--- EXERCISE DATA ---

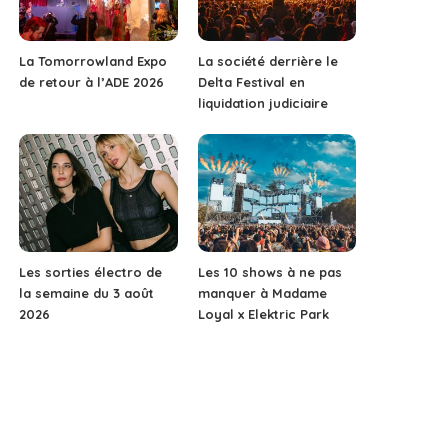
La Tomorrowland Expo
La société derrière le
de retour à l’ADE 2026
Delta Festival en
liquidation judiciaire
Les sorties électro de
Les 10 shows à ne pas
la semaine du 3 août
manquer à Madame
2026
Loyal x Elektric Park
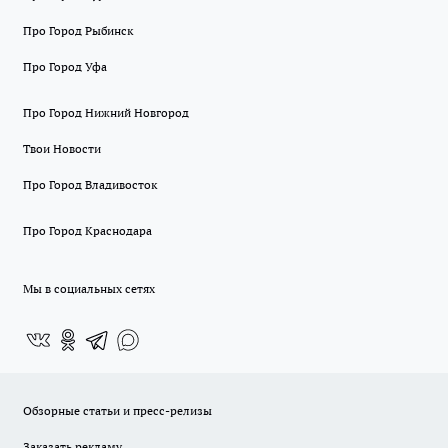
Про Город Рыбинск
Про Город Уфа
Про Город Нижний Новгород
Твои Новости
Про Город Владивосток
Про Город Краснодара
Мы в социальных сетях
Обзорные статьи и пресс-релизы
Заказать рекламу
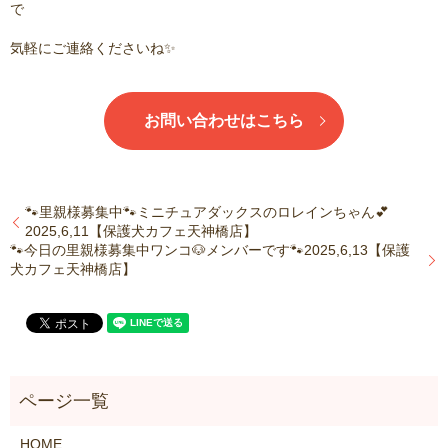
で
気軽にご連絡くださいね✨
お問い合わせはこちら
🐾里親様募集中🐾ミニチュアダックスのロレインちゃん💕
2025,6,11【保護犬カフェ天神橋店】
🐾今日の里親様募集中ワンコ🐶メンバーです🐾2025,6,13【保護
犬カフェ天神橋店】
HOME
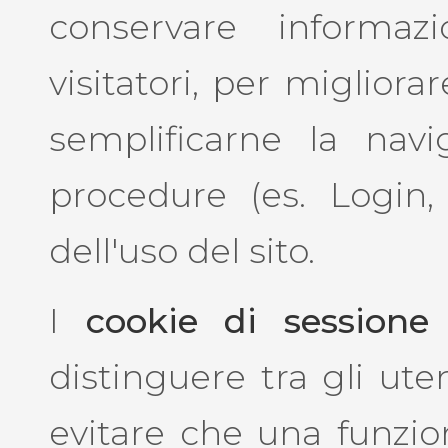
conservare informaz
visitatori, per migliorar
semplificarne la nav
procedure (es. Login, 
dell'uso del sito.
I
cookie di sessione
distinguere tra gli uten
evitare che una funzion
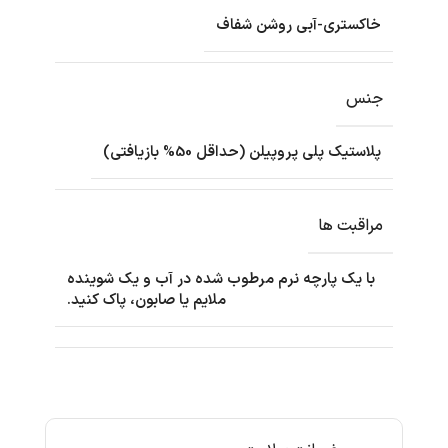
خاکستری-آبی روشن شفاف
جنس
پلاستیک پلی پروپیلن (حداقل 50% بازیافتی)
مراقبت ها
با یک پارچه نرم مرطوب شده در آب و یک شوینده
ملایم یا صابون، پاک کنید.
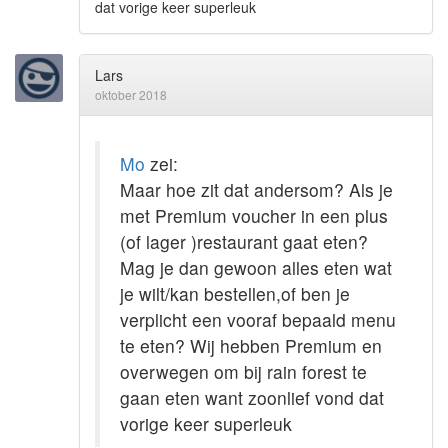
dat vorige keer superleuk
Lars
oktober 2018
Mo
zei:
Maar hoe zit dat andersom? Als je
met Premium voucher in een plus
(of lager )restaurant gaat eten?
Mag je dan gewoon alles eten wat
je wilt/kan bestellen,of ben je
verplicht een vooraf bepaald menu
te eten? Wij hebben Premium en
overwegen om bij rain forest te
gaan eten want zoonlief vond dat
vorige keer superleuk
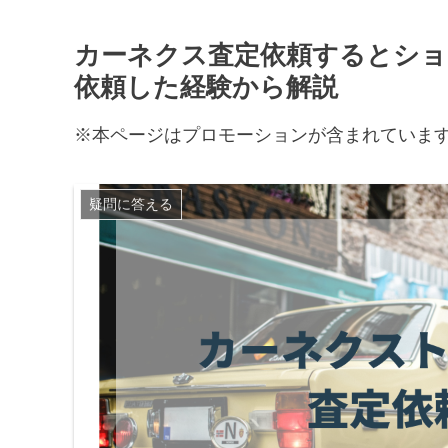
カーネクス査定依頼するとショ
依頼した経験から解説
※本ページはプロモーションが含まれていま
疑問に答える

---

PROBLEM DESCRIPTION - The answer must consist of every line from the entries above that contains "vorige".

EXERCISE RESPONSE -
dat vorige keer superleuk
vorige keer superleuk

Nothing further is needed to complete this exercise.